* [ABOUT THIS EXERCISE]: Report each line from the records where the string "button" turns up.

Saved entries:

►

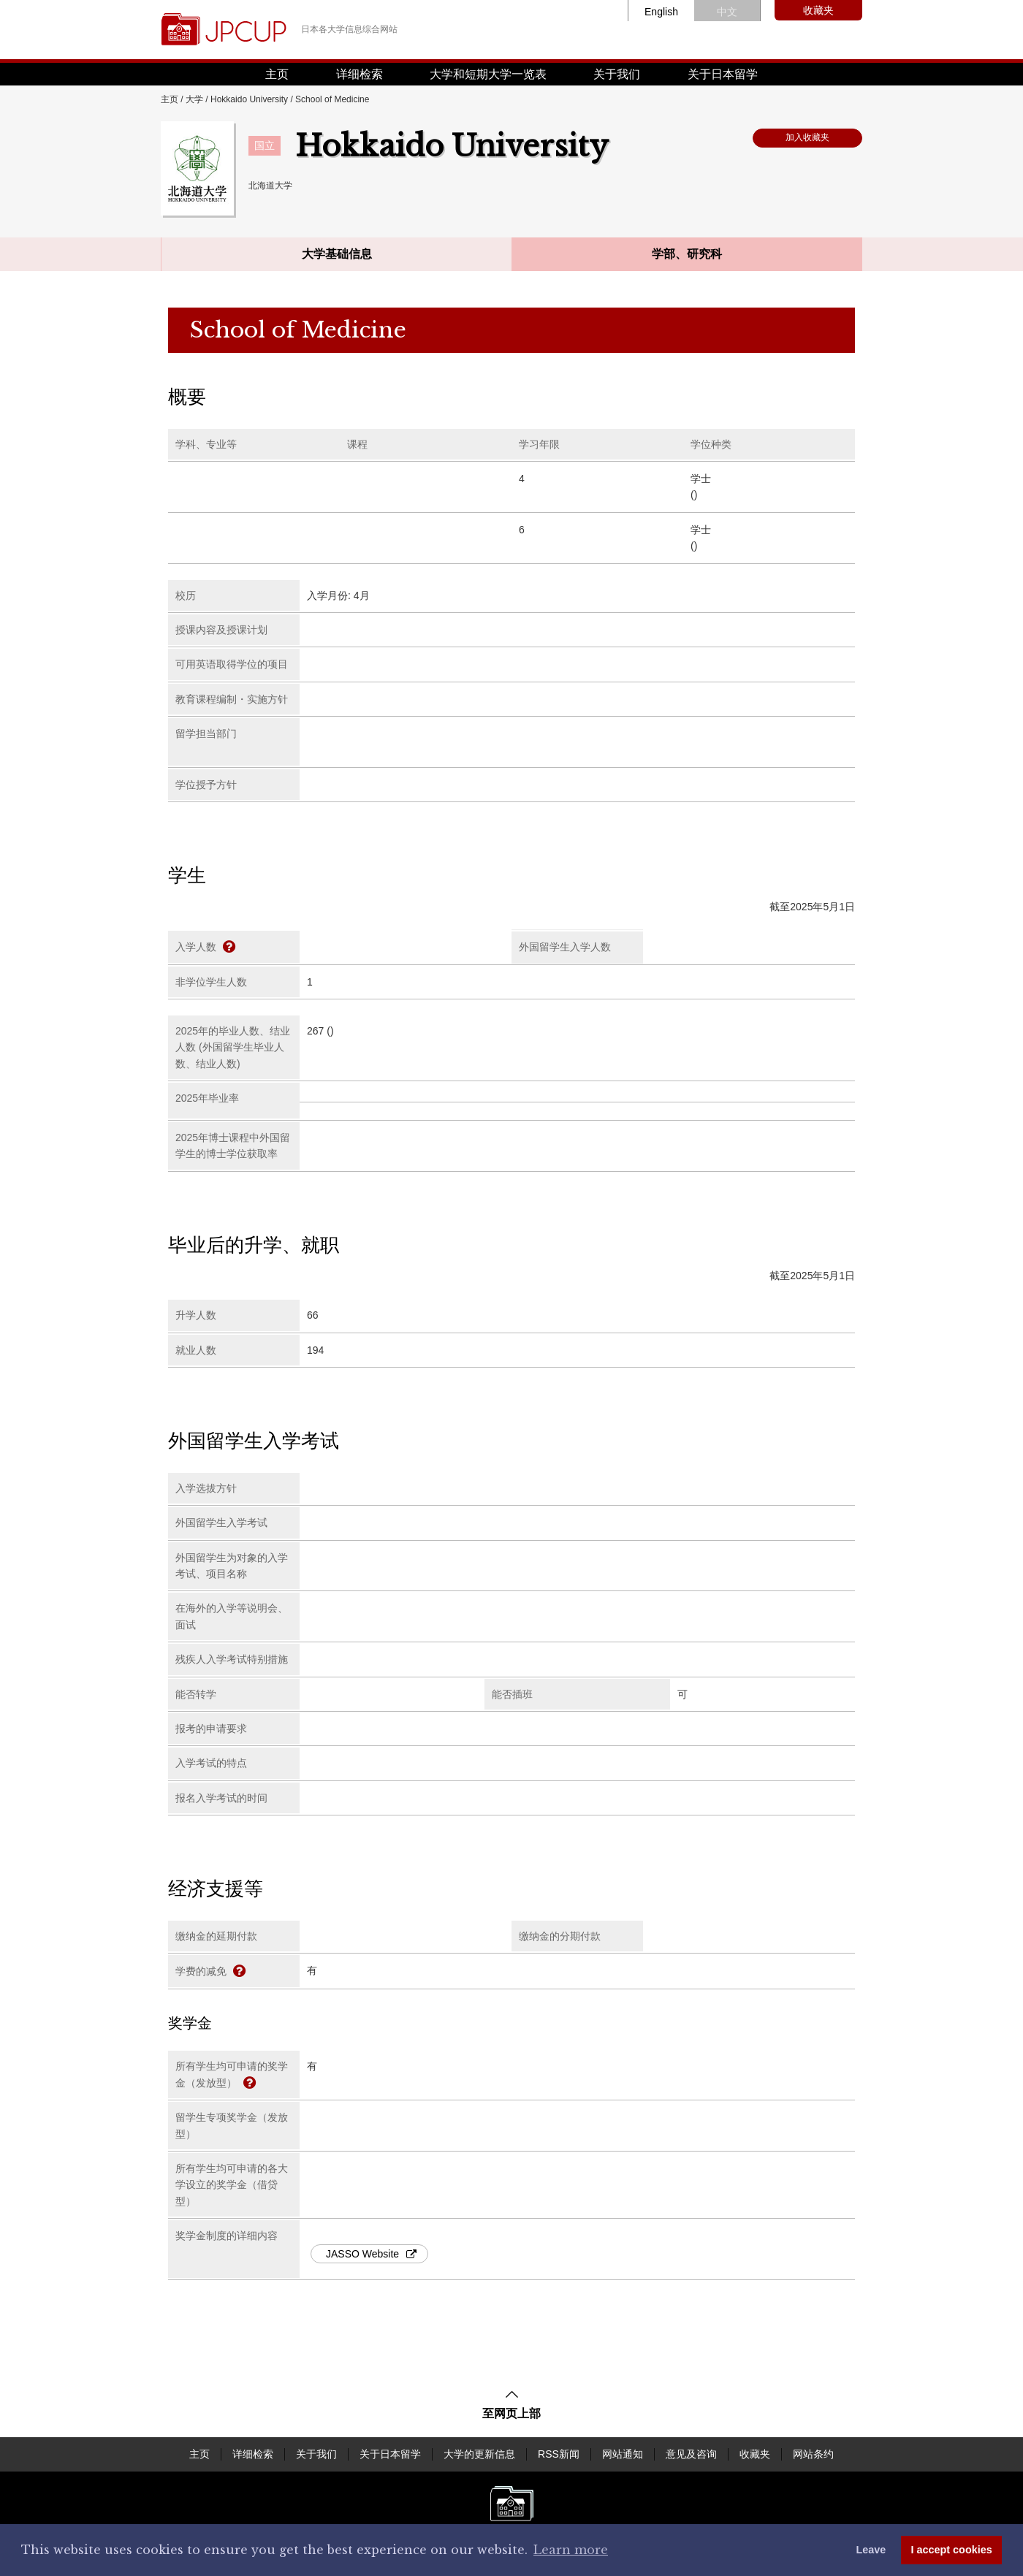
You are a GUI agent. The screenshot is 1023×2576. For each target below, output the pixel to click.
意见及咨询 (691, 2454)
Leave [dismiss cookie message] (871, 2550)
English (661, 12)
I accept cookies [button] (951, 2550)
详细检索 (359, 74)
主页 (277, 74)
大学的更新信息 (479, 2454)
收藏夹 (818, 10)
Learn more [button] (570, 2549)
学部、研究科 (687, 253)
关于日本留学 (723, 74)
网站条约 (813, 2454)
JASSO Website (371, 2254)
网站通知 (622, 2454)
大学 (194, 99)
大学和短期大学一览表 (488, 74)
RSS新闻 (558, 2454)
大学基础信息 (337, 253)
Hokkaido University (249, 99)
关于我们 (616, 74)
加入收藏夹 (807, 137)
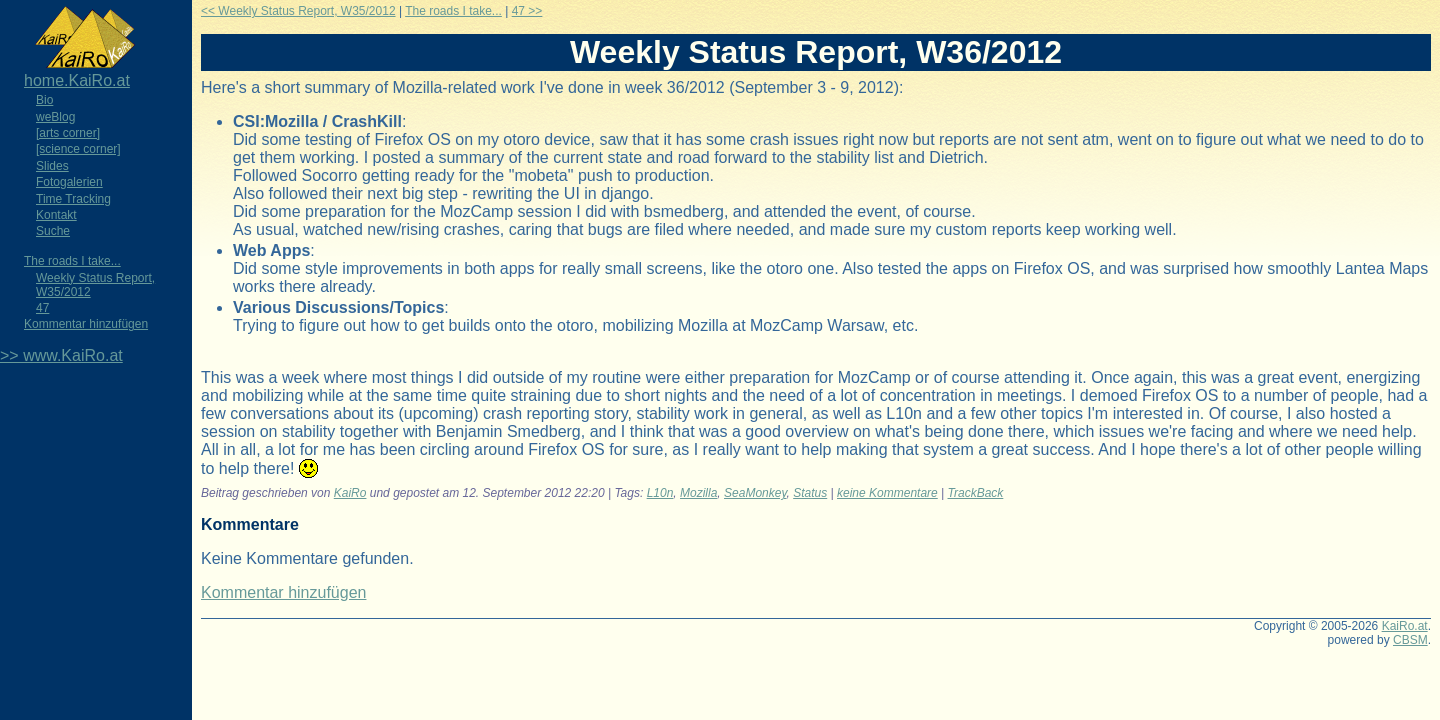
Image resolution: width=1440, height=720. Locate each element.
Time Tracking (73, 199)
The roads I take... (72, 261)
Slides (52, 166)
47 (42, 308)
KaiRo (350, 493)
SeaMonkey (755, 493)
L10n (660, 493)
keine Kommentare (887, 493)
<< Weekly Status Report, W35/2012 (298, 11)
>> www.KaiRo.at (61, 355)
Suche (53, 231)
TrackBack (976, 493)
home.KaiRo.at (77, 80)
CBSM (1410, 640)
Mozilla (698, 493)
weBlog (55, 117)
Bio (44, 100)
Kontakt (56, 215)
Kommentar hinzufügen (86, 324)
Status (810, 493)
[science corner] (78, 149)
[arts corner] (68, 133)
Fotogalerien (69, 182)
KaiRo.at (1405, 626)
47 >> (527, 11)
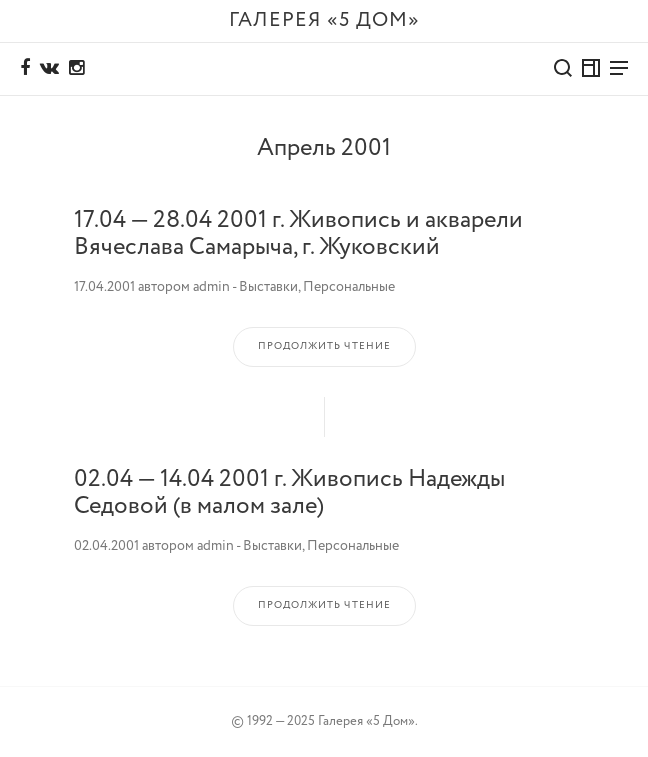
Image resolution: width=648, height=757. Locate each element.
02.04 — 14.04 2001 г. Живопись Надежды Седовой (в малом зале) (289, 492)
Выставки (268, 287)
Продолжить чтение (324, 346)
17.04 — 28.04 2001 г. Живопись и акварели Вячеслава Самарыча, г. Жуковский (298, 233)
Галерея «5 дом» (324, 20)
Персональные (349, 287)
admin (211, 287)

◄

* [ANSWER AREA]:
I accept cookies [button] (951, 2550)
Learn more [button] (570, 2549)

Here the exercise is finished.